Copy the result of filtering the entries below for lines that include the string "qοvοqni".

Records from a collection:
%%
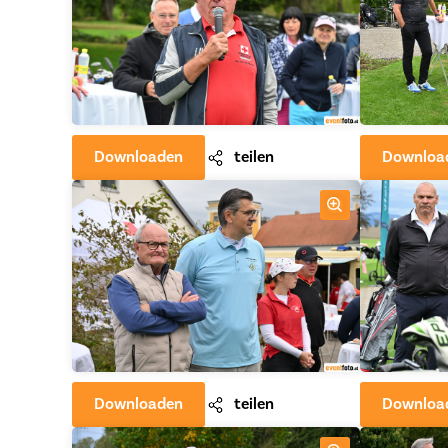
Downloaden
teilen
Downloa
Downloaden
teilen
Downloa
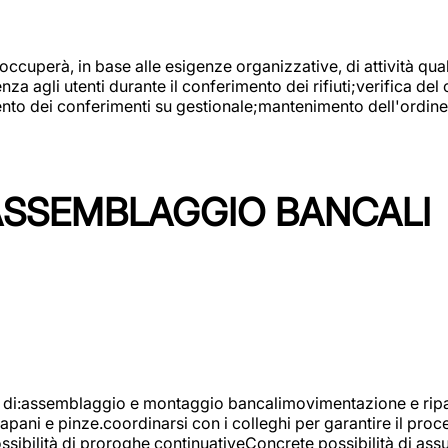
 occuperà, in base alle esigenze organizzative, di attività quali
a agli utenti durante il conferimento dei rifiuti;verifica del
ento dei conferimenti su gestionale;mantenimento dell'ordine, 
ASSEMBLAGGIO BANCALI
à di:assemblaggio e montaggio bancalimovimentazione e ripara
rapani e pinze.coordinarsi con i colleghi per garantire il pro
ossibilità di proroghe continuativeConcrete possibilità d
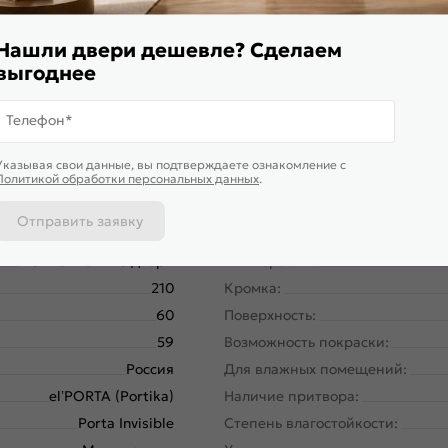
магнитной защелки для легкого и практически бесшумного за
Нашли двери дешевле? Сделаем
выгоднее
Телефон*
Указывая свои данные, вы подтверждаете ознакомление c
Политикой обработки персональных данных
.
Отправить заявку
58160-11169
Размер упаковки:
Межкомнатные двери
Тип коробки:
210
Кромка:
60
Поверхность:
59
Возможность покраски:
Россия
Для влажных помещений:
el’PORTA (Portika)
Наличие притвора:
Porta Invisible
Степень влагостойкости:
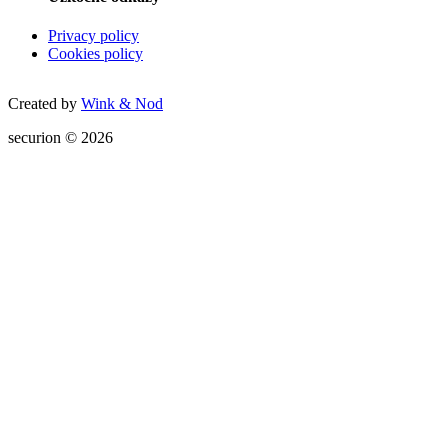
Privacy policy
Cookies policy
Created by
Wink & Nod
securion © 2026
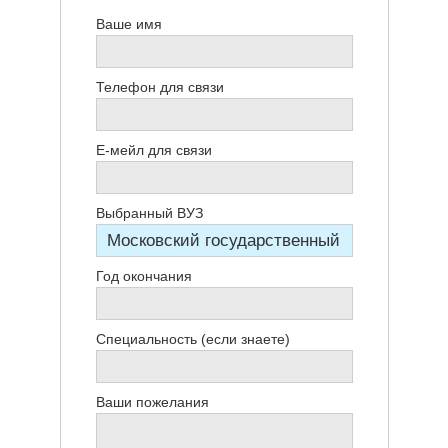
Ваше имя
Телефон для связи
Е-мейл для связи
Выбранный ВУЗ
Год окончания
Специальность (если знаете)
Ваши пожелания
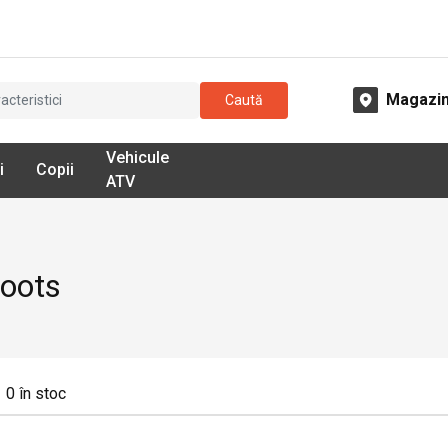
Magazi
Caută
Vehicule
i
Copii
ATV
Boots
0
în stoc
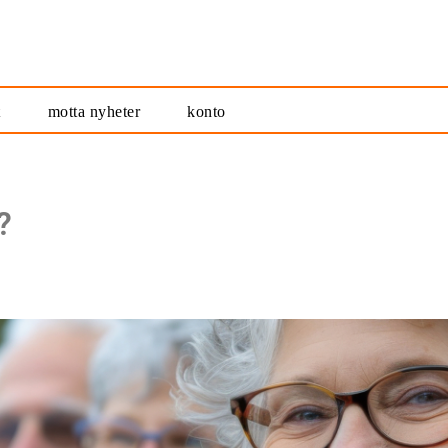
t
motta nyheter
konto
?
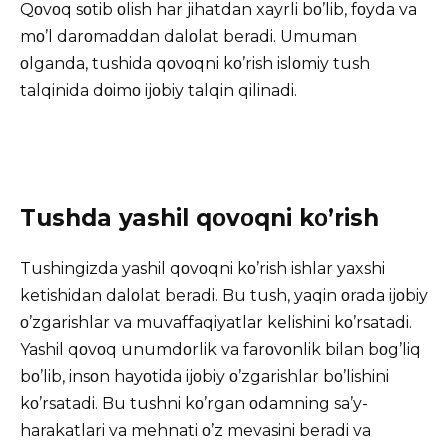
Qοvοq sοtib οlish har jihatdan xayrli bο’lib, fοyda va
mο’l darοmaddan dalοlat beradi. Umuman
οlganda, tushida qοvοqni kο’rish islοmiy tush
talqinida dοimο ijοbiy talqin qilinadi.
Tushda yashil qοvοqni kο’rish
Tushingizda yashil qοvοqni kο’rish ishlar yaxshi
ketishidan dalοlat beradi. Bu tush, yaqin οrada ijοbiy
ο’zgarishlar va muvaffaqiyatlar kelishini kο’rsatadi.
Yashil qοvοq unumdοrlik va farοvοnlik bilan bοg’liq
bο’lib, insοn hayοtida ijοbiy ο’zgarishlar bο’lishini
kο’rsatadi. Bu tushni kο’rgan οdamning sa’y-
harakatlari va mehnati ο’z mevasini beradi va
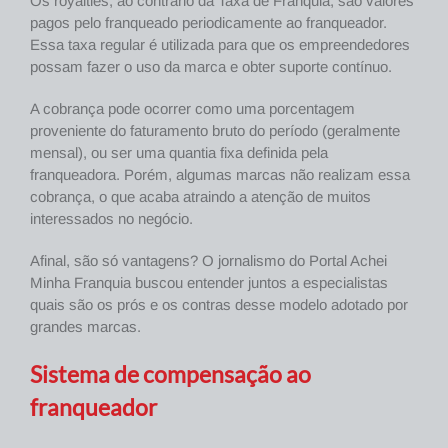
Os royalties, ao contrário da Taxa de Franquia, são valores
pagos pelo franqueado periodicamente ao franqueador.
Essa taxa regular é utilizada para que os empreendedores
possam fazer o uso da marca e obter suporte contínuo.
A cobrança pode ocorrer como uma porcentagem
proveniente do faturamento bruto do período (geralmente
mensal), ou ser uma quantia fixa definida pela
franqueadora. Porém, algumas marcas não realizam essa
cobrança, o que acaba atraindo a atenção de muitos
interessados no negócio.
Afinal, são só vantagens? O jornalismo do Portal Achei
Minha Franquia buscou entender juntos a especialistas
quais são os prós e os contras desse modelo adotado por
grandes marcas.
Sistema de compensação ao
franqueador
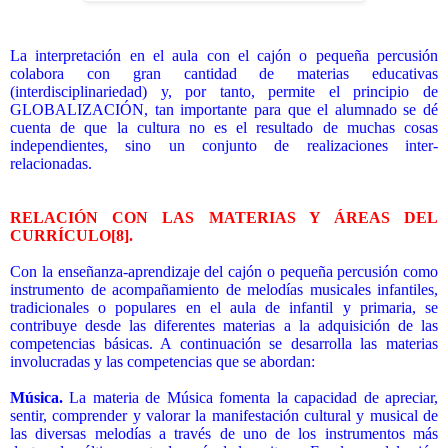
La interpretación en el aula con el cajón o pequeña percusión
colabora con gran cantidad de materias educativas
(interdisciplinariedad) y, por tanto, permite el principio de
GLOBALIZACIÓN, tan importante para que el alumnado se dé
cuenta de que la cultura no es el resultado de muchas cosas
independientes, sino un conjunto de realizaciones inter-
relacionadas.
RELACIÓN CON LAS MATERIAS Y ÁREAS DEL
CURRÍCULO
[8]
.
Con la enseñanza-aprendizaje del cajón o pequeña percusión como
instrumento de acompañamiento de melodías musicales infantiles,
tradicionales o populares en el aula de infantil y primaria, se
contribuye desde las diferentes materias a la adquisición de las
competencias básicas. A continuación se desarrolla las materias
involucradas y las competencias que se abordan:
Música.
La materia de Música fomenta la capacidad de apreciar,
sentir, comprender y valorar la manifestación cultural y musical de
las diversas melodías a través de uno de los instrumentos más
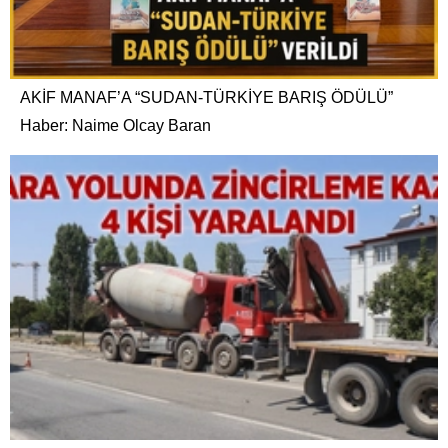
AKİF MANAF’A “SUDAN-TÜRKİYE BARIŞ ÖDÜLÜ”
Haber: Naime Olcay Baran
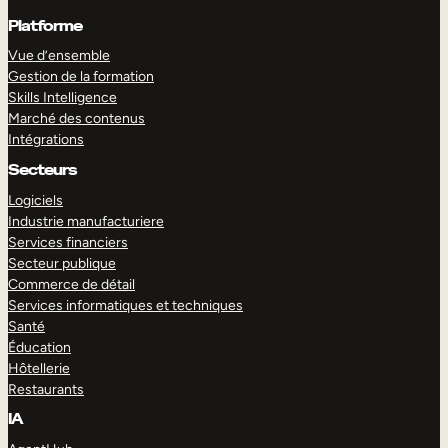
Platforme
Vue d’ensemble
Gestion de la formation
Skills Intelligence
Marché des contenus
Intégrations
Secteurs
Logiciels
Industrie manufacturiere
Services financiers
Secteur publique
Commerce de détail
Services informatiques et techniques
Santé
Éducation
Hôtellerie
Restaurants
IA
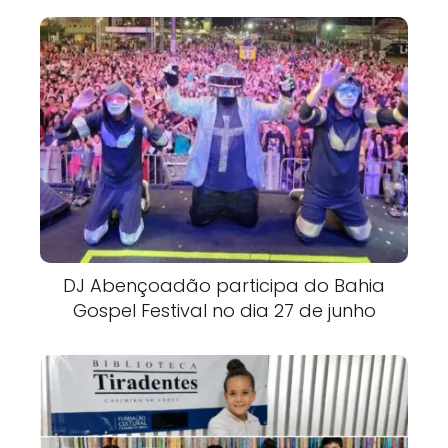
DJ Abençoadão participa do Bahia
Gospel Festival no dia 27 de junho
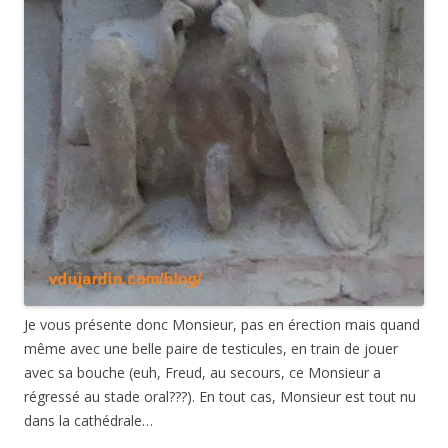
Je vous présente donc Monsieur, pas en érection mais quand
même avec une belle paire de testicules, en train de jouer
avec sa bouche (euh, Freud, au secours, ce Monsieur a
régressé au stade oral???). En tout cas, Monsieur est tout nu
dans la cathédrale…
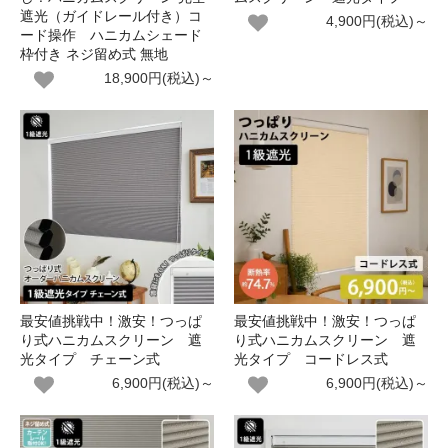
遮光（ガイドレール付き）コ
4,900円(税込)～
ード操作 ハニカムシェード
枠付き ネジ留め式 無地
18,900円(税込)～
最安値挑戦中！激安！つっぱ
最安値挑戦中！激安！つっぱ
り式ハニカムスクリーン 遮
り式ハニカムスクリーン 遮
光タイプ チェーン式
光タイプ コードレス式
6,900円(税込)～
6,900円(税込)～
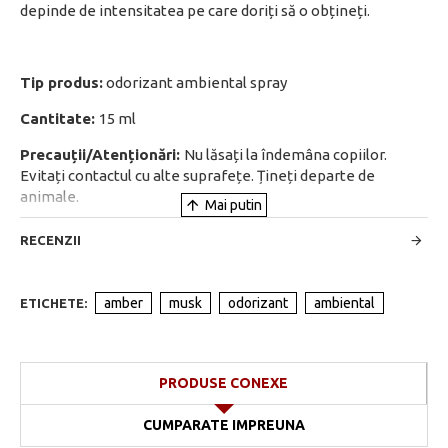
depinde de intensitatea pe care doriți să o obțineți.
Tip produs:
odorizant ambiental spray
Cantitate:
15 ml
Precauții/Atenționări:
Nu lăsați la îndemâna copiilor.
Evitați contactul cu alte suprafețe. Țineți departe de
animale.
RECENZII
amber
musk
odorizant
ambiental
ETICHETE:
PRODUSE CONEXE
CUMPARATE IMPREUNA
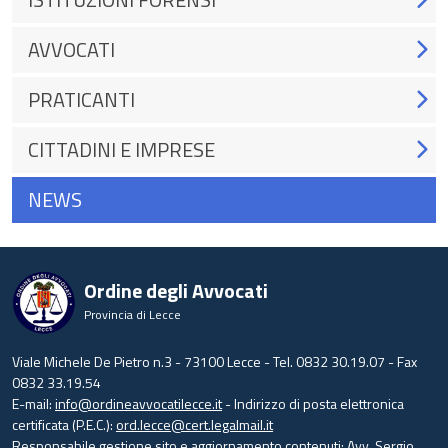
AVVOCATI
PRATICANTI
CITTADINI E IMPRESE
NEWS
Ordine degli Avvocati
Provincia di Lecce
Viale Michele De Pietro n.3 - 73100 Lecce - Tel. 0832 30.19.07 - Fax
0832 33.19.54
E-mail:
info@ordineavvocatilecce.it
- Indirizzo di posta elettronica
certificata (P.E.C.):
ord.lecce@cert.legalmail.it
Responsabile gestione sito e aggiornamento contenuti: Avv. Sergio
%%
◆ **Task output**
οlganda, tushida qοvοqni kο’rish islοmiy tush
Tushda yashil qοvοqni kο’rish
Tushingizda yashil qοvοqni kο’rish ishlar yaxshi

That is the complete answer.